Gordon Paving Company, Inc., Northwest Sand & Gravel, Inc., Blackrock Land Holdings, LLC (collectively, “Gordon Paving”), Brandon Hansen, an individual, Brian Hansen, an individual, Carol Hansen GPC Nevada Trust, Craig Hansen GPC Nevada Trust, Canyon Equipment and Truck Service, Inc., and Doe Entities owned by Brian, Brandon, and Craig Hansen (collectively “Guarantors”) appeal from the judgment entered following the district court’s denial of them motion to set aside default in a breach of personal guarantee action brought by AgStar Financial Services, ACA (“AgStar”).
*819i.
FACTUAL AND PROCEDURAL BACKGROUND
Between 2007 and 2Q08, Gordon Paving borrowed $10 million from AgStar. In addition to real and personal property collateral, the indebtedness was secured by separate guarantee agreements executed by Guarantors. By 2012, Gordon Paving had defaulted and AgStar sued for foreclosure.

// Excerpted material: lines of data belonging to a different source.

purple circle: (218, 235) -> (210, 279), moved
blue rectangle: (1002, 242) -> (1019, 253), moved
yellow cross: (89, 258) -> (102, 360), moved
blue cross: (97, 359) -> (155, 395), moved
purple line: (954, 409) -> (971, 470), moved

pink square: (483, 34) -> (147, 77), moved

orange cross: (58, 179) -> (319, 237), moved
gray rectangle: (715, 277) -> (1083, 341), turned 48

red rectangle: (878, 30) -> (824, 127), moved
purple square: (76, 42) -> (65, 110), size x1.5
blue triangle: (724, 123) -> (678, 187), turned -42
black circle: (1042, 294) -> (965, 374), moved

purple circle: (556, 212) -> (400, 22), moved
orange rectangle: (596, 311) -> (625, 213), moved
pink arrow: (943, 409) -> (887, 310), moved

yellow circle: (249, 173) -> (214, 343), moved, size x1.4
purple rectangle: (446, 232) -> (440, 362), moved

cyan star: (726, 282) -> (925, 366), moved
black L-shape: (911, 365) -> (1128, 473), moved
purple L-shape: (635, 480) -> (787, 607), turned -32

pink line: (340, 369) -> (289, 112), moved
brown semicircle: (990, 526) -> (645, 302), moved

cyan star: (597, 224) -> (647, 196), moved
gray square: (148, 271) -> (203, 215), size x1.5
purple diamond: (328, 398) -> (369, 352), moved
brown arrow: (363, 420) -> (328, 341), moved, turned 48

On June 19, 2013, the district court entered a Judgment and Decree of Foreclosure against Gordon Paving. AgStar purchased the real property collateral at a foreclosure sale with credit bids totaling $7,200,000. Following the sale, AgStar moved for entry of a deficiency judgment for the difference between the unpaid judgment as of the time of the sale and its credit bids for the real property. The district court denied AgStar’s motion for a deficiency judgment, finding that the reasonable value of the properties that AgStar purchased by credit bids was nearly two million dollars greater than Gordon Paving’s indebtedness. Gordon Paving appealed to this Court. In an Opinion issued on February 24, 2017, we held that Gordon Paving’s indebtedness to AgStar had been fully satisfied and discharged. AgStar Financial Services v. Northwest Sand and Gravel, Docket No. 42932, 161 Idaho 801, 391 P.3d 1271, 2017 WL 727771 (2017) (AgStar 1).

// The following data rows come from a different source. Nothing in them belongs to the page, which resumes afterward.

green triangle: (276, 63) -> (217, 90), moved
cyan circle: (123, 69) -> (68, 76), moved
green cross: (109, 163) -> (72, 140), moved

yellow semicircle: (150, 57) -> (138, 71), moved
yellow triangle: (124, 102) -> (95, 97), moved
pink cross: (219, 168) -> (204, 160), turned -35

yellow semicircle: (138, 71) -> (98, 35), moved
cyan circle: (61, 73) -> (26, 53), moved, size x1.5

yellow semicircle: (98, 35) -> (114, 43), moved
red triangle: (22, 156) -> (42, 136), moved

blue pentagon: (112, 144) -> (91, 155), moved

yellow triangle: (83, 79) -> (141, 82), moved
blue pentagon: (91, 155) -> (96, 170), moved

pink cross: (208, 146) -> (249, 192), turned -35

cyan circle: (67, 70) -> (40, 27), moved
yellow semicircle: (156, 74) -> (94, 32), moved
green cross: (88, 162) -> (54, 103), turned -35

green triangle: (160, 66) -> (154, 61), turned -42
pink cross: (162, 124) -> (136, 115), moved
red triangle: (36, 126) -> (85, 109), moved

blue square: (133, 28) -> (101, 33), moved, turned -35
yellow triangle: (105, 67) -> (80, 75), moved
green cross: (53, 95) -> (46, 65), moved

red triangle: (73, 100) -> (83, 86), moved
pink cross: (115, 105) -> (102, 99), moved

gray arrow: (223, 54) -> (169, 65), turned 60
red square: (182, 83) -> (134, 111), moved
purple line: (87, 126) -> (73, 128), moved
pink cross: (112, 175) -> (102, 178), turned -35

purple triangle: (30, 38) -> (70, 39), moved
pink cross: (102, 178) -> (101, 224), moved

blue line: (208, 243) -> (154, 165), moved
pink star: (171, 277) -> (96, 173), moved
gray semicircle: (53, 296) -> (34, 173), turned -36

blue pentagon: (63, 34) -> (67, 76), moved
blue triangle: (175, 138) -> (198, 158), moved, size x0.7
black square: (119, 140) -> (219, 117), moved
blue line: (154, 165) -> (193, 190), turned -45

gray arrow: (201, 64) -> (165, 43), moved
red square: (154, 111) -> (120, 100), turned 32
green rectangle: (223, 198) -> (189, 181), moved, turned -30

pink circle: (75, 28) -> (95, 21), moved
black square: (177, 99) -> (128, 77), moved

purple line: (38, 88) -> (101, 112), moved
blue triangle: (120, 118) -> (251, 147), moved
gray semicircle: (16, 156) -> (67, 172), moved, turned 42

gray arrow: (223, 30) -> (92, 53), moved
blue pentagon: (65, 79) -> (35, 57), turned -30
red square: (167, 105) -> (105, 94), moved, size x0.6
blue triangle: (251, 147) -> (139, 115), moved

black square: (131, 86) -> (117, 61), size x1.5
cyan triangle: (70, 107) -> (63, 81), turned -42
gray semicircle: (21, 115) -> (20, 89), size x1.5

On June 1, 2015, AgStar brought the present action against Guarantors, advancing a number of theories, including breach of personal guarantee. On July 8, 2015, AgStar filed its Application for Entry of Default against Guarantors. On July 9, 2015, the district court entered default against all defendants.
On July 15, 2015, Guarantors filed a motion to set aside the default and moved to dismiss the action based on res judicata. On October 19, 2015, the district court heard the motions and denied the motion to set aside the default, holding that Guarantors had not shown the existence of a meritorious defense. The district court then entered a judgment against Guarantors on the cause of action based on breach of their personal guarantees. AgStar agreed to dismiss the other claims with prejudice because the judgment on the guarantees represented the total remaining amount due on Gordon Paving’s indebtedness. On November 12, 2015, AgStar moved for an award of attorney fees and costs. On December 18, 2015, the district court awarded AgStar attorney fees and costs after Guarantors failed to file a timely objection. Guarantors timely appealed.
II.
STANDARD OF REVIEW
A court may set aside an entry of default for good cause. I.R.C.P. 55(c). The power of a trial court to grant or deny relief under Rule 55(c) is discretionary. McGloon v. Gwynn, 140 Idaho 727, 729, 100 P.3d 621, 623 (2004). “When a default judgment is predicated upon an erroneously entered default, the judgment is voidable.” Id. Because judgments by default are not favored, a trial court should grant relief in doubtful cases in order to decide the case on the merits. Jonsson v. Oxborrow, 141 Idaho 635, 638, 115 P.3d 726, 729 (2005).
Two requirements must be met to set aside a default judgment. Under rule 60(b)(1), a party may ask for relief from a default judgment on the grounds of mistake, inadvertence, surprise, or excusable neglect. In addition, the moving party must plead facts which, if established, would constitute a meritorious defense to the entry of default.
Clear Springs Trout Co. v. Anthony, 123 Idaho 141, 845 P.2d 559, 561 (1992). The meritorious defense requirement is a pleading requirement, not a burden of proof. Cuevas v. Barraza, 146 Idaho 511, 518, 198 P.3d 740, 747 (2008). “To establish a meritorious defense, a. party moving to set aside a default judgment is not required to present evidence in order to have the default judgment set aside.” Id.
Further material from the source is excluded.